Running A/B tests at the edge eliminates the flash of original content that client-side A/B testing causes. The edge assigns users to variants before the page is rendered.

// Cloudflare Worker: A/B test with sticky assignment
export default {
  async fetch(request) {
    const url = new URL(request.url);
    if (url.pathname !== '/pricing') return fetch(request);

    // Check for existing assignment
    const cookie = request.headers.get('Cookie') || '';
    let variant = cookie.match(/ab-pricing=(\w+)/)?.[1];

    // Assign new visitors randomly
    if (!variant) {
      variant = Math.random() < 0.5 ? 'control' : 'variant-b';
    }

    // Fetch the appropriate version
    url.pathname = variant === 'variant-b' ? '/pricing-b' : '/pricing';
    const response = await fetch(new Request(url, request));
    const newResponse = new Response(response.body, response);

    // Set sticky cookie (30 days)
    newResponse.headers.append(
      'Set-Cookie',
      `ab-pricing=${variant}; Path=/; Max-Age=2592000; SameSite=Lax`
    );

    return newResponse;
  },
};

Geolocation Routing#

CDNs provide geolocation data on every request. Use this for language selection, compliance (blocking restricted regions), and routing to regional backends.

// Cloudflare Worker: geolocation routing
export default {
  async fetch(request) {
    const country = request.cf?.country || 'US';
    const continent = request.cf?.continent || 'NA';

    // Route to regional API backends
    const backends = {
      NA: 'https://us-api.example.com',
      EU: 'https://eu-api.example.com',
      AS: 'https://ap-api.example.com',
    };
    const backend = backends[continent] || backends.NA;

    const url = new URL(request.url);
    url.hostname = new URL(backend).hostname;

    const response = await fetch(new Request(url, request));
    const newResponse = new Response(response.body, response);
    newResponse.headers.set('X-Served-By', continent);
    return newResponse;
  },
};

WAF Integration#

Modern CDNs bundle WAF (Web Application Firewall) capabilities. Configure WAF rules before traffic reaches your edge functions or origin.

Cloudflare WAF managed rules cover OWASP Top 10 automatically. Add custom rules for application-specific protection:

# Cloudflare custom WAF rule (wirefilter syntax)
# Block requests with SQL injection patterns in query params
(http.request.uri.query contains "UNION SELECT") or
(http.request.uri.query contains "1=1") or
(http.request.uri.query contains "DROP TABLE")

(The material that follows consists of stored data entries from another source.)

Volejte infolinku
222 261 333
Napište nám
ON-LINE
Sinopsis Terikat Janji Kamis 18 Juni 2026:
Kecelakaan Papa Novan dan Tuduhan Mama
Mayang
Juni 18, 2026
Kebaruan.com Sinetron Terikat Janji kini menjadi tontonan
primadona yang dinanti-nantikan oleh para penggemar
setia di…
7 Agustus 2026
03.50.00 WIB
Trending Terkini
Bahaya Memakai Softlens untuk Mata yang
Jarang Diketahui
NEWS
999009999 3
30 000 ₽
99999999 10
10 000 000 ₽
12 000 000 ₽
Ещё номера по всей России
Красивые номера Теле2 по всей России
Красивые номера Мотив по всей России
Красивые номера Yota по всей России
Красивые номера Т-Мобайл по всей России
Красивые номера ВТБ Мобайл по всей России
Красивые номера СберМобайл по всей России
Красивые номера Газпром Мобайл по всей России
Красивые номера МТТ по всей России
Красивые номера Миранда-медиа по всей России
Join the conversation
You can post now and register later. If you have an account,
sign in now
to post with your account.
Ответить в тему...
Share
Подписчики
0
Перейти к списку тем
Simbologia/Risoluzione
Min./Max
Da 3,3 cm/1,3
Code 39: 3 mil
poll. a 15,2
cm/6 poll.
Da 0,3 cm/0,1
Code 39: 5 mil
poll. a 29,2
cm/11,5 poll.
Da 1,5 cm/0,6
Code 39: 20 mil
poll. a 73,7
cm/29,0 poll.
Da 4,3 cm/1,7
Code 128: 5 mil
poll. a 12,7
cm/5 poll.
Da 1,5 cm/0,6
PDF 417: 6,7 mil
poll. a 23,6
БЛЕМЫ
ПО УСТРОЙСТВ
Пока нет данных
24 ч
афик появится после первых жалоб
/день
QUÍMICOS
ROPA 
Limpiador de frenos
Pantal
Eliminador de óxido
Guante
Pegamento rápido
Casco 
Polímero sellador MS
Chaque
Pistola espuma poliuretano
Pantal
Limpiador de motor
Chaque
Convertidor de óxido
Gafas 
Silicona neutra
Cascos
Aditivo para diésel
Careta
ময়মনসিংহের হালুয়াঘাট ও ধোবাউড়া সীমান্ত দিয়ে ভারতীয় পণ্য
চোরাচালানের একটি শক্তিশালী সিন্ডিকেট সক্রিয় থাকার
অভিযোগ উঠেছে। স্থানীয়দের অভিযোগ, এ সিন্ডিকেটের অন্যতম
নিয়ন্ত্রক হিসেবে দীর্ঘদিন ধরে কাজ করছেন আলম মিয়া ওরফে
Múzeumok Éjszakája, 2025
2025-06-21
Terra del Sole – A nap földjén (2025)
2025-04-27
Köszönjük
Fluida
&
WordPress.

CloudFront + AWS WAF uses Web ACLs with rule groups:

# Terraform: AWS WAF with CloudFront
resource "aws_wafv2_web_acl" "cdn_waf" {
  name  = "cdn-protection"
  scope = "CLOUDFRONT"

  default_action { allow {} }

  rule {
    name     = "aws-managed-common"
    priority = 1
    override_action { none {} }
    statement {
      managed_rule_group_statement {
        name        = "AWSManagedRulesCommonRuleSet"
        vendor_name = "AWS"
      }
    }
    visibility_config {
      sampled_requests_enabled   = true
      cloudwatch_metrics_enabled = true
      metric_name                = "CommonRules"
    }
  }

  visibility_config {
    sampled_requests_enabled   = true
    cloudwatch_metrics_enabled = true
    metric_name                = "CDNWaf"
  }
}

Rate limiting at the WAF layer protects against DDoS and brute-force attacks before they reach your application. Cloudflare rate limiting rules and AWS WAF rate-based rules both operate at the edge, dropping excessive traffic before it consumes origin resources.

Practical Checklist for Agents#

When configuring CDN and edge computing for a project:

Set Cache-Control headers at the origin. Do not rely on CDN dashboard overrides as the primary mechanism.
Use content-hashed URLs for static assets with immutable and long max-age.
Implement cache purge in the deployment pipeline for non-hashed resources.
Enable origin shielding to protect origins during cache purges and traffic spikes.
Use edge functions for request routing, not for heavy computation. If the function needs more than 10ms of CPU, it belongs on the origin.
Always set sticky cookies for A/B tests to prevent users from switching variants between page loads.
Enable WAF managed rules as a baseline. Add custom rules for application-specific threats.
Monitor cache hit ratio. A healthy CDN should serve 85-95% of requests from cache. Below 70% indicates a cache key or header misconfiguration.